▸ **WHAT THE TASK REQUIRES**:
Wherever the word "hatten" appears in the entries, copy the whole line.

Data excerpts
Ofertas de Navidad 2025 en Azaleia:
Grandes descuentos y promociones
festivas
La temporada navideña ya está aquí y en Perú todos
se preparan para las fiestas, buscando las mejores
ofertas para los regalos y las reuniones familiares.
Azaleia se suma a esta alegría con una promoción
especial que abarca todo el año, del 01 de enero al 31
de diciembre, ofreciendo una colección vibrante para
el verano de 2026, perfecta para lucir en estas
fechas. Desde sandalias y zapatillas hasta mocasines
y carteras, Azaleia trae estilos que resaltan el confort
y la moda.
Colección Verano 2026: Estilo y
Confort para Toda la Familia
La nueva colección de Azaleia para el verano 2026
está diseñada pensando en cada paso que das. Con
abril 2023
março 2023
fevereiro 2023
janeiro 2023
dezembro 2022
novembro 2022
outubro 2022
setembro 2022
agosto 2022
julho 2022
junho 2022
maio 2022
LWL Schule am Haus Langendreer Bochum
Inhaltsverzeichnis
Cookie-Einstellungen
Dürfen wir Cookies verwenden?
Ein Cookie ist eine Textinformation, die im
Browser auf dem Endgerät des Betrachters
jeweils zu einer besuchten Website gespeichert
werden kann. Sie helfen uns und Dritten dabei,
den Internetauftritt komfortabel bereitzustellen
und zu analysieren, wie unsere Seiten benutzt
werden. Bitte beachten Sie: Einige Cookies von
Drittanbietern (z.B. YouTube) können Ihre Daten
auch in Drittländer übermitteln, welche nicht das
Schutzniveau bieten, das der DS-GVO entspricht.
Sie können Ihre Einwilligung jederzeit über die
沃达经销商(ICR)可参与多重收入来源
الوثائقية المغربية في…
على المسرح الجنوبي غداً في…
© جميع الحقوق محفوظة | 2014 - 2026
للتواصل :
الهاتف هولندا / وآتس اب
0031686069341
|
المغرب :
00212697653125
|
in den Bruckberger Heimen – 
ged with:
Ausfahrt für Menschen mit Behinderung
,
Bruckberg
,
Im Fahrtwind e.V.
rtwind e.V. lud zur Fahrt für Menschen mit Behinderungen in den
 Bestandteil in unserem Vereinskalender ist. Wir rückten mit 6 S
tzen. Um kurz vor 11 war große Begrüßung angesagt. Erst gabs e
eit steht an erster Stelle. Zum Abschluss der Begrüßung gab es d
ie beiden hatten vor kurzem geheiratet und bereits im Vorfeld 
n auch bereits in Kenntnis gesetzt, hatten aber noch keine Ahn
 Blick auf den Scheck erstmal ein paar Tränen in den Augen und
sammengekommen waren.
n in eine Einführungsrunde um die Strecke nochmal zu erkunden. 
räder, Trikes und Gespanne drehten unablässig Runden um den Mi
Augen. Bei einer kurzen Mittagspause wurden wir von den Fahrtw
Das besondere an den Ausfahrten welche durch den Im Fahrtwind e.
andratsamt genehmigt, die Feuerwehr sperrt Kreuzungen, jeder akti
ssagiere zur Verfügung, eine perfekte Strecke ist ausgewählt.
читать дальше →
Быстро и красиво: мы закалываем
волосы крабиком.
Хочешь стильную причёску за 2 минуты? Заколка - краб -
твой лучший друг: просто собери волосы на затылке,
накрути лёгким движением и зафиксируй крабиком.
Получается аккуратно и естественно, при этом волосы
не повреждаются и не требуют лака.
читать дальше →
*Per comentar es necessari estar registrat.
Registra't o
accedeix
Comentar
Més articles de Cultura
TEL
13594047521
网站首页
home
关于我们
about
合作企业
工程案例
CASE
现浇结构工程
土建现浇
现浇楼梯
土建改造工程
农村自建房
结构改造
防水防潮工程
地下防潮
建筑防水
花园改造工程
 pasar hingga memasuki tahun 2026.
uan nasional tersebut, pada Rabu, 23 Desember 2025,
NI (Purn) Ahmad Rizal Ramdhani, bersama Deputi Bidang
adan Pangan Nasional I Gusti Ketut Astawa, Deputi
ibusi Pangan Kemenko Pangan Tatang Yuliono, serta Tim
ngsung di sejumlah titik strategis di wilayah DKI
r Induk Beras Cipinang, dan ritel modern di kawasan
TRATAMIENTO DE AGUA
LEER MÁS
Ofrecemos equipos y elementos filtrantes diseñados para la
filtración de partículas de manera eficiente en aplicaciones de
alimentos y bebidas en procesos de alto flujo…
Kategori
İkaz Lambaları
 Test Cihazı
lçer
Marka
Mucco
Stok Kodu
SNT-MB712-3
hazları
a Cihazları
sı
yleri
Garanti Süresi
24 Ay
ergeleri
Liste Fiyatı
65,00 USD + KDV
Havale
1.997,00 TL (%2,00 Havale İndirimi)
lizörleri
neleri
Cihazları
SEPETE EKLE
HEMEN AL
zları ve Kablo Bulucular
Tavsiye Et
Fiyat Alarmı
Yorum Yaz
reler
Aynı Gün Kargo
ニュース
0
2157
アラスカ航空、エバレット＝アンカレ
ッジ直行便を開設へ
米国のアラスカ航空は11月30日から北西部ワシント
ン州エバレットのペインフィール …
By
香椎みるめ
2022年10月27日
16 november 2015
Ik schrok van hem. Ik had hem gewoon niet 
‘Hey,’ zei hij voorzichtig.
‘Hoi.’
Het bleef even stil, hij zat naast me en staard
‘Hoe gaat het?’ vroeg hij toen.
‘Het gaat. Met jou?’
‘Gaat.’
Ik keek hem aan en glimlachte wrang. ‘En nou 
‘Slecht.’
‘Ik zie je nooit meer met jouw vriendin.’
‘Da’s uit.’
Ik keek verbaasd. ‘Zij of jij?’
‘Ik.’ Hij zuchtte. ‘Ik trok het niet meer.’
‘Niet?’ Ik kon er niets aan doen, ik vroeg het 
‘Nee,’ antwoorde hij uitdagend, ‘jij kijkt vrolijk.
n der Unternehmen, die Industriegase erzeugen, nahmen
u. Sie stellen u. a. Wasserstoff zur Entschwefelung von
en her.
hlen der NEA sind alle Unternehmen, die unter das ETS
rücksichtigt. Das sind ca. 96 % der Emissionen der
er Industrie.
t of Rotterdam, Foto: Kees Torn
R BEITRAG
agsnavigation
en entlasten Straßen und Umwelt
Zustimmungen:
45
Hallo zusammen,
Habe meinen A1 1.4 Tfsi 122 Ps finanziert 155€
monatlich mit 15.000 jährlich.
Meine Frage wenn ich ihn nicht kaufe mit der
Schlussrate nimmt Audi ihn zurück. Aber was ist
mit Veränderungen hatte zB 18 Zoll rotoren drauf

▸ **TASK RESULT**:
ie beiden hatten vor kurzem geheiratet und bereits im Vorfeld 
n auch bereits in Kenntnis gesetzt, hatten aber noch keine Ahn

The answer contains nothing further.